WHAT THE EXERCISE ASKS
Copy task, pictures excluded: set down exactly the lines from the one containing "El Consejo General de Educación difundió el" to the end of the data below.

################

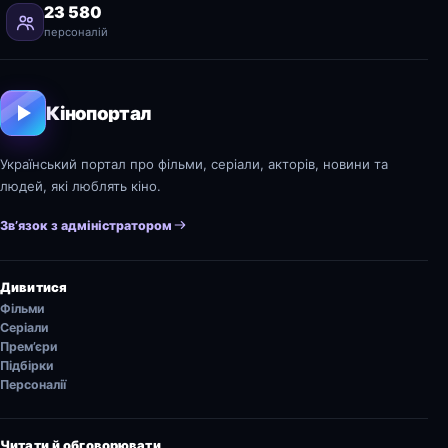
23 580
персоналій
Кінопортал
Український портал про фільми, серіали, акторів, новини та
людей, які люблять кіно.
Зв’язок з адміністратором
Дивитися
Фільми
Серіали
Прем’єри
Підбірки
Персоналії
Читати й обговорювати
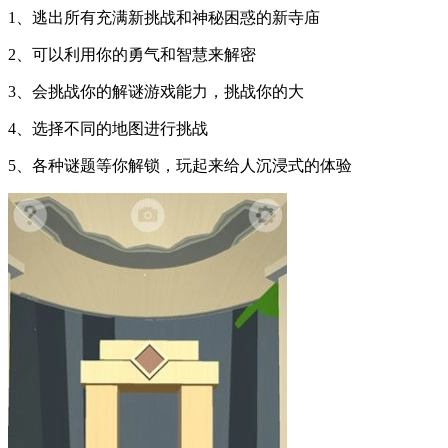
1、逃出所有充满新挑战和神秘困惑的新寺庙
2、可以利用你的勇气和智慧来解密
3、会挑战你的解谜游戏能力，挑战你的大
4、选择不同的地图进行挑战
5、各种谜题等你解锁，玩起来给人沉浸式的体验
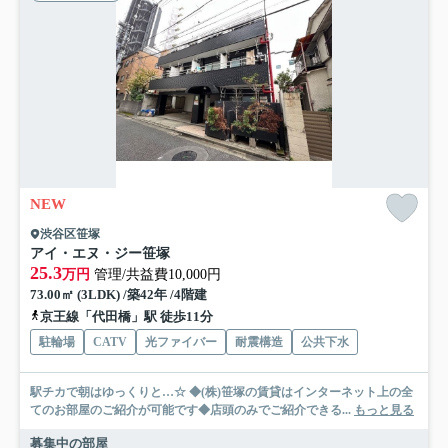
NEW
渋谷区笹塚
アイ・エヌ・ジー笹塚
25.3
万円
管理/共益費10,000円
73.00㎡ (3LDK) /築42年 /4階建
京王線「代田橋」駅 徒歩11分
駐輪場
CATV
光ファイバー
耐震構造
公共下水
駅チカで朝はゆっくりと…☆ ◆(株)笹塚の賃貸はインターネット上の全
てのお部屋のご紹介が可能です◆店頭のみでご紹介できる...
もっと見る
募集中の部屋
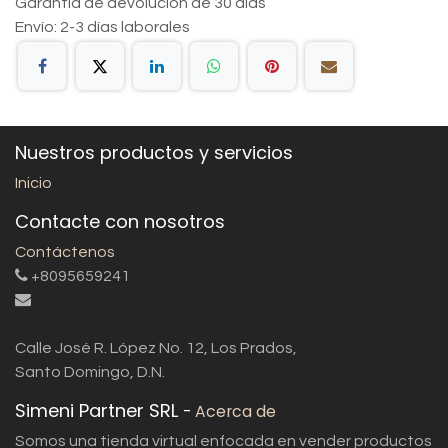
Garantía de devolución de 30 días
Envío: 2-3 días laborales
Nuestros productos y servicios
Inicio
Contacte con nosotros
Contáctenos
+8095659241
Calle José R. López No. 12, Los Prados,
Santo Domingo, D.N.
Simeni Partner SRL
-
Acerca de
Somos una tienda virtual enfocada en vender productos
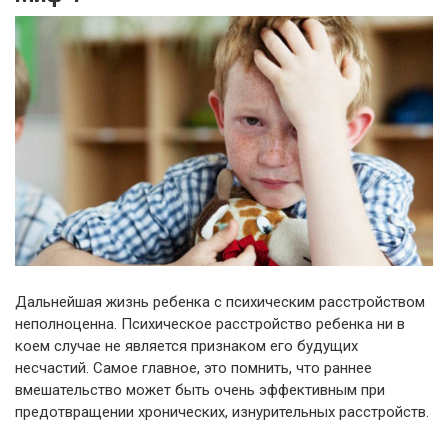
Дальнейшая жизнь ребенка с психическим расстройством
неполноценна. Психическое расстройство ребенка ни в
коем случае не является признаком его будущих
несчастий. Самое главное, это помнить, что раннее
вмешательство может быть очень эффективным при
предотвращении хронических, изнурительных расстройств.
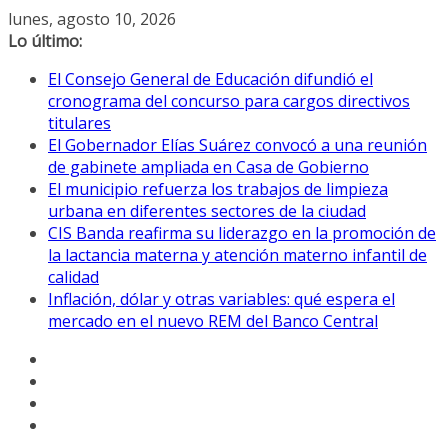
Saltar
lunes, agosto 10, 2026
al
Lo último:
contenido
El Consejo General de Educación difundió el
cronograma del concurso para cargos directivos
titulares
El Gobernador Elías Suárez convocó a una reunión
de gabinete ampliada en Casa de Gobierno
El municipio refuerza los trabajos de limpieza
urbana en diferentes sectores de la ciudad
CIS Banda reafirma su liderazgo en la promoción de
la lactancia materna y atención materno infantil de
calidad
Inflación, dólar y otras variables: qué espera el
mercado en el nuevo REM del Banco Central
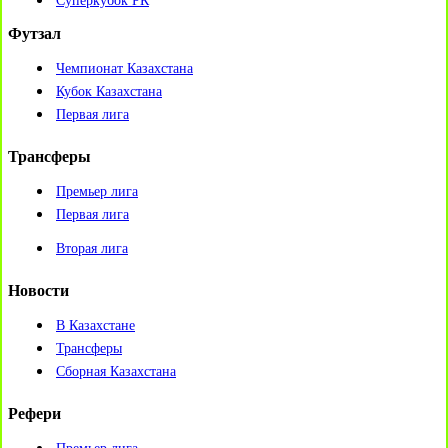
Суперкубок РК
Футзал
Чемпионат Казахстана
Кубок Казахстана
Первая лига
Трансферы
Премьер лига
Первая лига
Вторая лига
Новости
В Казахстане
Трансферы
Сборная Казахстана
Рефери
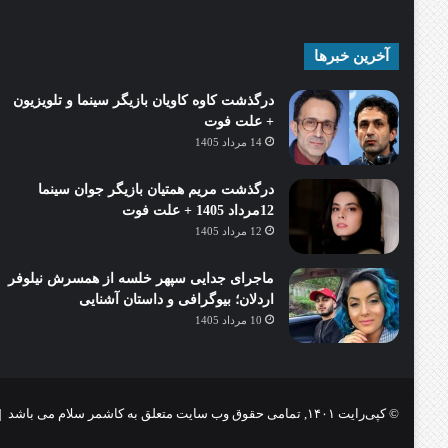
آخرین خبرها
درگذشت کاوه کاویان بازیگر سینما و تلویزیون
+ علت فوت
14 مرداد 1405
درگذشت مریم همتیان بازیگر جوان سینما
12مرداد 1405 + علت فوت
12 مرداد 1405
ماجرای جدایی سپهر خلسه از همسرش نیلوفر
اردلان؛ بیوگرافی و داستان آشنایی
10 مرداد 1405
© کپی‌رایت ۱۴۰۱, تمامی حقوق وب سایت متعلق به کاشمر سلام می باشد |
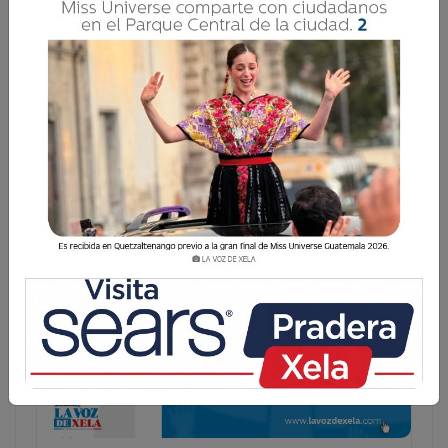
Vilma del Rosario
Xicará
Con más de 20 años de experiencia en
finanzas, auditoría pública, impuestos y
rendición de cuentas. Docente
universitaria, Contadora Publica y
Auditora, y Dra. en Auditoría
Gubernamental y Rendición de Cuentas y
Transparencia en la función pública.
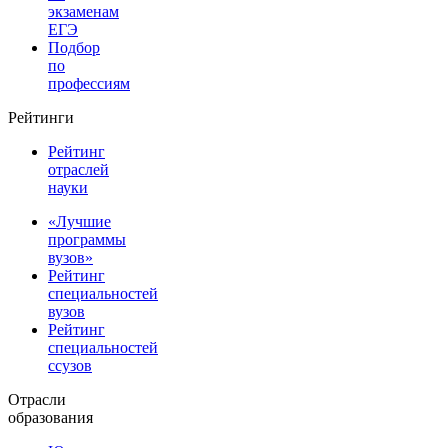
экзаменам
ЕГЭ
Подбор
по
профессиям
Рейтинги
Рейтинг
отраслей
науки
«Лучшие
программы
вузов»
Рейтинг
специальностей
вузов
Рейтинг
специальностей
ссузов
Отрасли
образования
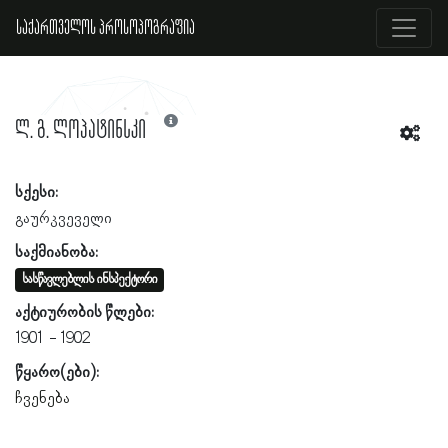
საქართველოს პროსოპოგრაფია
ლ. გ. ლოპატინსკი
სქესი:
გაურკვეველი
საქმიანობა:
სასწავლებლის ინსპექტორი
აქტიურობის წლები:
1901
1902
წყარო(ები):
ჩვენება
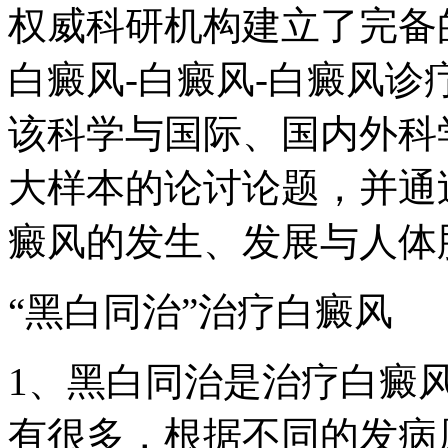
权威科研机构建立了完备
白癜风-白癜风-白癜风
该科学与国际、国内外科
大样本的论讨论题，并通
癜风的发生、发展与人体
“黑白同治”治疗白癜风
1、黑白同治是治疗白癜
有很多，根据不同的发病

################

ANSWER TO THIS TASK
El Consejo General de Educación difundió el
cronograma del concurso para cargos directivos
titulares
El Gobernador Elías Suárez convocó a una reunión
de gabinete ampliada en Casa de Gobierno
El municipio refuerza los trabajos de limpieza
urbana en diferentes sectores de la ciudad
CIS Banda reafirma su liderazgo en la promoción de
la lactancia materna y atención materno infantil de
calidad
Inflación, dólar y otras variables: qué espera el
mercado en el nuevo REM del Banco Central
Суперкубок РК
Футзал
Чемпионат Казахстана
Кубок Казахстана
Первая лига
Трансферы
Премьер лига
Первая лига
Вторая лига
Новости
В Казахстане
Трансферы
Сборная Казахстана
Рефери
آخرین خبرها
درگذشت کاوه کاویان بازیگر سینما و تلویزیون
+ علت فوت
14 مرداد 1405
درگذشت مریم همتیان بازیگر جوان سینما
12مرداد 1405 + علت فوت
12 مرداد 1405
ماجرای جدایی سپهر خلسه از همسرش نیلوفر
اردلان؛ بیوگرافی و داستان آشنایی
10 مرداد 1405
© کپی‌رایت ۱۴۰۱, تمامی حقوق وب سایت متعلق به کاشمر سلام می باشد |
Vilma del Rosario
Xicará
Con más de 20 años de experiencia en
finanzas, auditoría pública, impuestos y
rendición de cuentas. Docente
universitaria, Contadora Publica y
Auditora, y Dra. en Auditoría
Gubernamental y Rendición de Cuentas y
Transparencia en la función pública.
экзаменам
ЕГЭ
Подбор
по
профессиям
Рейтинги
Рейтинг
отраслей
науки
«Лучшие
программы
вузов»
Рейтинг
специальностей
вузов
Рейтинг
специальностей
ссузов
Отрасли
образования
საქართველოს პროსოპოგრაფია
ლ. გ. ლოპატინსკი
სქესი:
გაურკვეველი
საქმიანობა:
სასწავლებლის ინსპექტორი
აქტიურობის წლები:
1901
1902
წყარო(ები):
ჩვენება
权威科研机构建立了完备
白癜风-白癜风-白癜风
该科学与国际、国内外科
大样本的论讨论题，并通
癜风的发生、发展与人体
“黑白同治”治疗白癜风
1、黑白同治是治疗白癜
有很多，根据不同的发病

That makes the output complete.